Between delivering one-liners dripping in satire and the follow-up laughter of us both, King Princess takes audible drags of either a joint, or her beloved JUUL. She’s calling from Los Angeles but the image in my head is practically HD as she speaks. It helps that she posts unfiltered snapshots of her life on just about every platform going, but her sometimes matter-of-fact, sometimes brutally poignant lyricism paints a just as honest picture. 

In case you couldn’t tell from her name, King Princess is pretty good at conjuring an image. After signing as the first (and currently, the only) artist on Mark Ronson’s Zelig Records, her February 2018 breakout track “1950” saw her as the moustachioed lead singer of a house band in the video to accompany her ode to unrequited queer love. Since the song’s almost-overnight success, she’s followed up with music to soundtrack her world that’s equal parts camp, courageous and tender.

Before she gave herself royal status, King Princess grew up as Mikaela Straus, a Brooklyn resident and daughter of the owner of Mission Sound studio. Recording there came with a cautionary clause – you might end up with Straus, something of a prodigy, on your song. With a childhood spent adding background flourishes to tracks when her dad needed a hand, and crossing paths with the likes of Arctic Monkeys, Missy Elliot and Matt & Kim, she’s had a few years to dream what her own offering might be.

So far, we’ve seen her caress a sex doll in the video for “Talia” (in place of a girlfriend who left her), she’s watched herself in trash TV shows from a comically large sofa to the sound of “Cheap Queen”, and raved about the divinity of relationships with women in front of a knowingly crass green screen for “Pussy is God”. 

Brazenly self-aware imagery set against intimately personal lyrics is what Ms Queen deals in. Despite being a self-defined “rocker girl”, watching pop powerhouses gave her a penchant for visual drama, pyrotechnics and all. “I want to be lowered from the ceiling,” she tells me. “You know what I mean? That type of shit, I LOVE that! I love a show.” “Prophet”, her most recent release when we speak, is her finest example to date.

“There’s me fucking dressed up as a football player and a group of butch-ass men,” she guffaws down the line. “I’m like, little twinky spice over here!” Directed by Cody Critcheloe, the video sees her dressed as machismo caricatures while she sings about feeling monetised by men; feeling watched, feeling letched over, and “being in love with someone through that”.

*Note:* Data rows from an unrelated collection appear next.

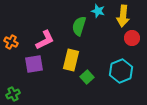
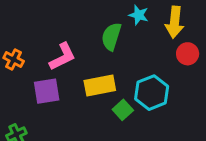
yellow rectangle: (71, 60) -> (100, 85), turned 65
cyan hexagon: (121, 71) -> (152, 93), moved

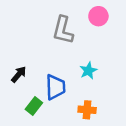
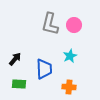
pink circle: (98, 16) -> (74, 25), moved
green rectangle: (34, 106) -> (19, 84), moved, turned 56

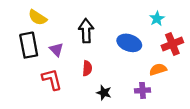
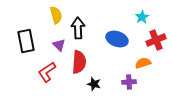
yellow semicircle: (38, 17) -> (56, 15), moved, turned -138
purple triangle: (56, 50) -> (59, 45), moved
red semicircle: (87, 68) -> (79, 62), size x1.6
red L-shape: (52, 79) -> (47, 72), turned -110

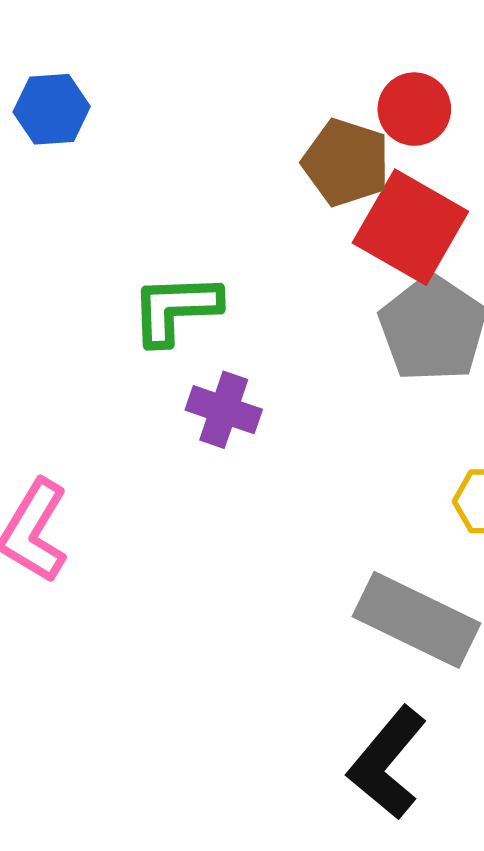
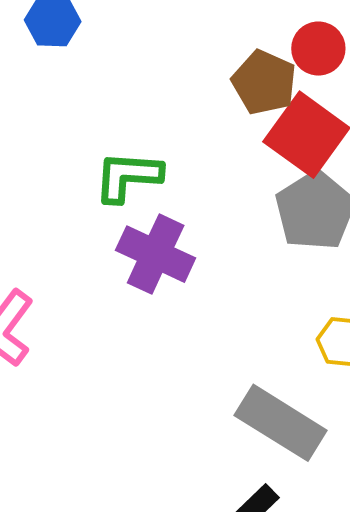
purple cross: (224, 410) -> (156, 254), size x1.4

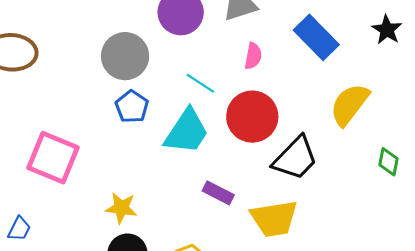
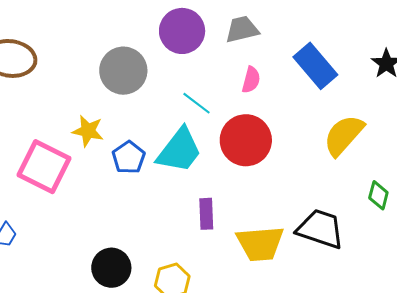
blue pentagon: (132, 107) -> (129, 157), moved
black trapezoid: (295, 158) -> (320, 229), moved, turned -120
purple rectangle: (218, 193) -> (206, 214), turned 56
yellow star: (121, 208) -> (88, 131), moved

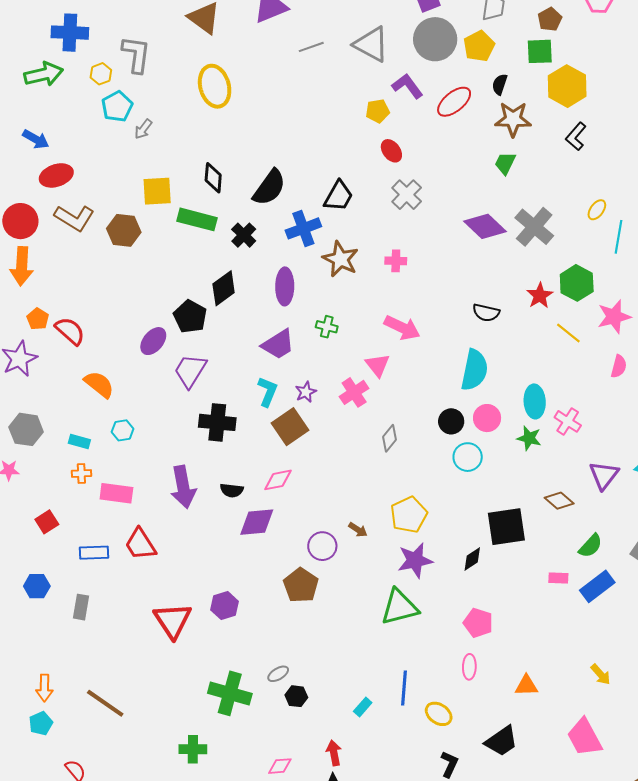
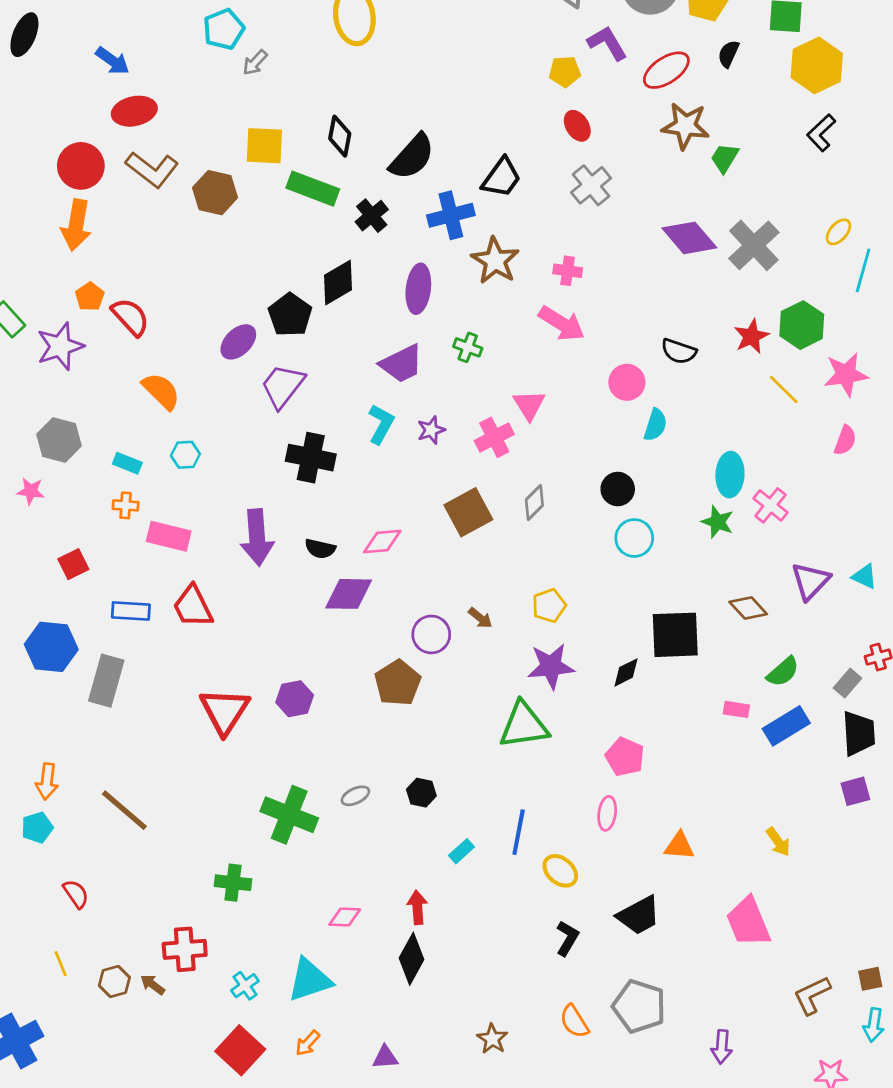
brown star: (513, 119) -> (685, 126), moved
pink arrow: (402, 328) -> (562, 323), moved
cyan semicircle: (474, 370) -> (655, 425), size x0.6
pink circle: (487, 418) -> (627, 382), moved
brown square: (290, 427) -> (468, 512), moved
yellow pentagon: (409, 515) -> (549, 606), size x0.7
blue hexagon: (37, 586) -> (51, 647), size x1.5
gray rectangle: (81, 607) -> (106, 681), size x1.5
black hexagon: (296, 696) -> (421, 793), moved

“As people, as queer people, as women, whatever you identify with, you have these kind of instinctual feelings about how you’re looked at,” she says. “How your love is observed, and how you’re personally looked at.” 

“It’s really triggering,” she explains — still laughing — that the video is as autobiographical as any of her work, and sees her served as dessert to a table of literal corporate pigs, “‘cause you’re like: ‘Oh I’m gonna be in this semi-factual video about my life, let me just get in this cake that’s shaped like me, and then let all these men eat my fucking cake pussy!’”

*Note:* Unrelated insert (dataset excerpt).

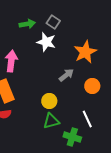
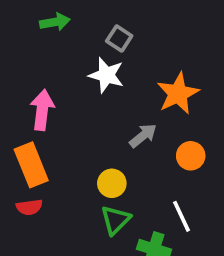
green arrow: (27, 24) -> (55, 22), moved
green triangle: (51, 121) -> (116, 220), turned -30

That’s her constant – toeing the line between emotional depth, and to put it simply, having a really good fucking time expressing herself creatively. Her debut album Cheap Queen — due for release 18th October — is just as honest, tracking the 20-year-old’s shift into adulthood as a gay, genderqueer person. The timeless timbre of her voice collides with guitar-led songs, sometimes wistful, sometimes untouchable. While simultaneously working on the record, she’s been uploading contrasting hyperactive remixes to her Soundcloud, featuring samples of Tyra Banks and Meryl Streep over the sonic assault of lurching bass lines. See? A really good fucking time.

Between piano ballads (“Isabel’s Moment” will claw at your heart) and juddering, arms-in-the-air anthems (“Watching My Phone”) Cheap Queen is Straus’ diary set to music. “Homegirl” wrenchingly describes infatuation and the trials of queer love and lust in a heteronormative world, while closer “If You Think It’s Love” is breathtakingly vulnerable on uncertainty in all aspects of life (“If this is love / I want my money back / ‘cause I could use the check to spend it on a better heart / to wear upon my sleeve”). Running through heartbreak, King Princess is positioning herself to be firmly visible, voicing her experience as a part of the LGBTQ+ community on her undeniably important debut.

So, here we are, introducing King Princess ahead of her first album proper. Not that she needs us to. She’s already baring all to an inclusive, adoring audience that’s only about to grow.

King Princess for the Autumn 19 issue of Wonderland glitter bikini
King Princess for the Autumn 19 issue of Wonderland check skirt

(LEFT) Jacket CELINE available at BARNEYS NEW YORK, trousers CELINE available at BARNEYS NEW YORK, bra VINTAGE from PALACE COSTUME & PROP
(RIGHT) Blouse BURBERRY available at BARNEYS NEW YORK, T-shirt VINTAGE, skirt BURBERRY available at BARNEYS NEW YORK, shoes DR. MARTENS, ring KP’s own

King Princess for the Autumn 19 issue of Wonderland glitter bikini
Jacket CELINE available at BARNEYS NEW YORK, trousers CELINE available at BARNEYS NEW YORK, bra VINTAGE from PALACE COSTUME & PROP
King Princess for the Autumn 19 issue of Wonderland check skirt
Blouse BURBERRY available at BARNEYS NEW YORK, T-shirt VINTAGE, skirt BURBERRY available at BARNEYS NEW YORK, shoes DR. MARTENS, ring KP’s own

KP on the line, how are you? 
I am doing really good, I just got home from seeing my family on the East Coast for a week, ‘cause I’ve been touring, doing festivals all summer, and it’s been a little transient, like I haven’t been able to stay in one place for a minute, but I have this week in LA and I’ve been working on music. 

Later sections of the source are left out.